Pourquoi la zone euro ne parvient-elle pas à être un atout pour que l’Europe puisse s’imposer économiquement ? La monnaie unique n’a en effet pas tenu ses promesses, quand elle n’a pas été le détonateur d’une crise économique comme en Grèce. Dani Rodrik, professeur d’économie à l’université d’Harvard, propose une réponse intéressante. Une comparaison toute simple qui illustre parfaitement le dilemme dans lequel se trouve aujourd’hui empêtrée l’Europe : choisir entre une intégration économique poussée, symbolisée par la monnaie unique, des Etats-nations souverains et la démocratie.

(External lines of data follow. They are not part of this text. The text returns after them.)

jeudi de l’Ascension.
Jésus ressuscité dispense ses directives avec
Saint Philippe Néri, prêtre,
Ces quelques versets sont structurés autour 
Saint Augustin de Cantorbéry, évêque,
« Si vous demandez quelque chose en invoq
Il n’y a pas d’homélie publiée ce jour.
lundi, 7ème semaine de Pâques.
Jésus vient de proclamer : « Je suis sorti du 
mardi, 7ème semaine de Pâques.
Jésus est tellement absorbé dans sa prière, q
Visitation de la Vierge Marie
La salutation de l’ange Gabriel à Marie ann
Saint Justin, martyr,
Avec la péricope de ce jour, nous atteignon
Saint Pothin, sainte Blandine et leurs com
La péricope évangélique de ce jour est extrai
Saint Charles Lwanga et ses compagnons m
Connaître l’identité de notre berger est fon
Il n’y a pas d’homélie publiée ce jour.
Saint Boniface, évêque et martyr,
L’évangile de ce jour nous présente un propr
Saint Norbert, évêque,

L’absence d’union politique rend l’Europe plus vulnérable à la crise
Comme le résume le Washington Post, « le paradoxe, selon Rodrik, c’est que la mondialisation ne peut fonctionner pour tout le monde que si tous les pays obéissent aux mêmes règles, appliquées par un gouvernement technocratique mondial. Mais en réalité, la plupart des pays ne sont pas prêts à abandonner leur souveraineté, leurs institutions et leur liberté de contrôler leur économie selon leurs intérêts propres ». En d’autres termes, concilier intégration économique, démocratie et souveraineté nationale est impossible.
Prenons par exemple une comparaison entre la Grèce et la Californie. Comme la Grèce et le reste de la zone euro, les Etats-Unis sont un Etat démocratique. Comme la Grèce et le reste de la zone euro, la Californie partage la même monnaie que les autres Etats américains. Pourquoi alors ses difficultés ne mettent pas les Etats-Unis dans la même situation que la zone euro ?

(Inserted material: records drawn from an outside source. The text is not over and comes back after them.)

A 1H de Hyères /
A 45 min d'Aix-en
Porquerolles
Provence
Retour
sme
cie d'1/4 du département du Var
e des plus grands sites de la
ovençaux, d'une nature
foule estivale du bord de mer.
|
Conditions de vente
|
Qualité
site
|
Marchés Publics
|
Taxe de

L’argument de Rodrik est simple : la Californie a abandonné une grande partie de sa souveraineté à l’Etat fédéral américain. Le reste du pays, la Fed en tête, est donc prêt à voler au secours de la Californie menacée de la faillite. A l’inverse, « l’inachèvement des institutions européennes laisse l’Europe particulièrement vulnérable face à la crise ». Car si tous les Etats poursuivent leur propre intérêt économique, aucun n’est prêt à consentir aux efforts nécessaires pour sauver la Grèce… et l’euro.
L’Europe devra choisir entre intégration économique, souveraineté nationale et démocratie
La zone euro se trouve donc face à un dilemme que résume bien l’économiste Alexandre Delaigue pour Libération : « Amplifier [l’intégration économique européenne] pour passer à la monnaie unique exige de soit renoncer à la souveraineté nationale, soit à la démocratie. Et l’Europe a choisi de ne pas choisir. La politique monétaire a été transférée à une instance technocratique, la Banque centrale européenne, sur laquelle ne s’exerce aucun contrôle démocratique. La politique budgétaire est, elle, restée le lieu de la souveraineté étatique et des choix démocratiques. La crise actuelle est l’expression de cette absence de choix ».
Une plus grande intégration économique demande des structures politiques plus développées et donc moins de marge de manœuvre pour les politiques nationales. Au contraire, le maintien de la souveraineté condamne à terme la monnaie unique. Si elle veut conserver l’euro, l’Europe n’a d’autre choix que celui du fédéralisme.